How LOW Should You Squat (IT MATTERS!)

The depth of your squat is one of the most important aspects of your leg training that you can get right. Not doing so will have you facing the repercussions on your body, particularly as you continue to attempt to add weight to the bar. In this video, I’m going to show you the best way to determi

What’s up, guys? Jeff Cavaliere, ATHLEANX. com. So how deep should you squat? Well, if you look like Jesse here when he’s squatting, I’m going to say, “Not that deep.

” The reason being, that evident butt wink he’s got going on there. “Butt wink”, for those of you that aren’t familiar with it, is when your lumbar spine goes into this position of extension, or neutral, into this rapid flexion, right back out of it when the squat gets to a point where it’s too deep. When I say, “too deep”, I mean too deep for Jesse. And when I say, “too deep for Jesse”, I mean too deep for Jesse right now. We should all be striving to get as low as we possibly can.

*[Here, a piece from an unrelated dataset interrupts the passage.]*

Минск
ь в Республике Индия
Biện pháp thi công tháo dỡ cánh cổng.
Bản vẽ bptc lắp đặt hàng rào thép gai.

As a matter of fact, if I’m going to get off this ground at some point, from this position, I need it to be deep, and need to know, and have the strength to be able to get out of here. So, the most functional position of squatting is one that will take us a low as possible. But only if your body is ready for it. So, I’ve put together a checklist for you to determine what might be causing your body to do what Jesse did, because he’s certainly not alone. We all know that.

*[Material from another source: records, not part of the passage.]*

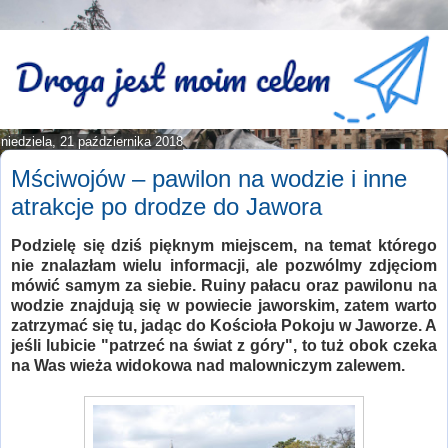
niedziela, 21 października 2018
Mściwojów – pawilon na wodzie i inne
atrakcje po drodze do Jawora
Podzielę się dziś pięknym miejscem, na temat którego
nie znalazłam wielu informacji, ale pozwólmy zdjęciom
mówić samym za siebie. Ruiny pałacu oraz pawilonu na
wodzie znajdują się w powiecie jaworskim, zatem warto
zatrzymać się tu, jadąc do Kościoła Pokoju w Jaworze. A
jeśli lubicie "patrzeć na świat z góry", to tuż obok czeka
na Was wieża widokowa nad malowniczym zalewem.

And how you can attack these things one by one. So, ultimately, when you fix your cause – what’s causing you to do this – you’re going to be able to squat safely, ass to grass, and go as deep as you can. So, we’re going to knock these out one by one. It starts here with Jesse being down. There’s a reason he’s here, by the way.

Not just to showcase the bad squat. It’s to showcase that we have some things that could be causing the problems here. One is the hip capsule mobility issue. Meaning, the tightness in the hip capsule itself which is causing a limitation in your range of motion at the hip. The second thing is an anatomical restriction of the hip.

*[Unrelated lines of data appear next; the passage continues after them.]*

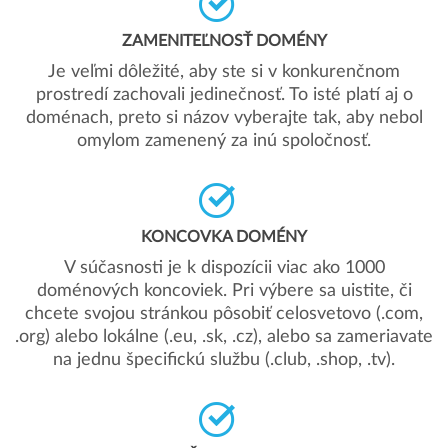
ZAMENITEĽNOSŤ DOMÉNY
Je veľmi dôležité, aby ste si v konkurenčnom
prostredí zachovali jedinečnosť. To isté platí aj o
doménach, preto si názov vyberajte tak, aby nebol
omylom zamenený za inú spoločnosť.
KONCOVKA DOMÉNY
V súčasnosti je k dispozícii viac ako 1000
doménových koncoviek. Pri výbere sa uistite, či
chcete svojou stránkou pôsobiť celosvetovo (.com,
.org) alebo lokálne (.eu, .sk, .cz), alebo sa zameriavate
na jednu špecifickú službu (.club, .shop, .tv).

That, again, will be restricting your range of motion, and we’re going to have to be able to determine the difference between the two. But both of them are going to limit your ability to get low. The third thing is a pelvic muscle tightness. Namely, in the hamstrings, or the adductor muscles. Then we have ankle mobility and flexibility issues and pelvic stability issues.

All of these, or any combination of them, or one in particular could be causing you to be losing the control of that spine at the bottom of the squat. The first three, ironically, are supposedly – you’re able to screen these out with the use of this convenient test that Jesse will show here. You’ve probably heard it before. People say “Look, if you can get into this position here, and sit back to a point where you’re low enough in your squat where your hips are past your knees. Below your knees as they would be in a fully performed and executed squat.

If you can still maintain an anterior tilt here – meaning, you still have the ability to get into a curvature here, not that you have to maintain that throughout a squat – but if you can still maintain some curvature here; there’s no way you have a capsular mobility issue, or anatomical restriction, or pelvic muscle tightness. They use this test as the example. I’ll tell you right here, this test is absolute garbage. Garbage. Why?

Because it’s not complete. Here’s why. If I were to take out this goniometer here – we measure angles o f the body with this thing. If I were to go in here and measure the angle of Jesse’s torso, while it looks like he’s below his hips, it’s actually deceiving. If I come in here and angle this to his torso here we have about 95 degrees on torso.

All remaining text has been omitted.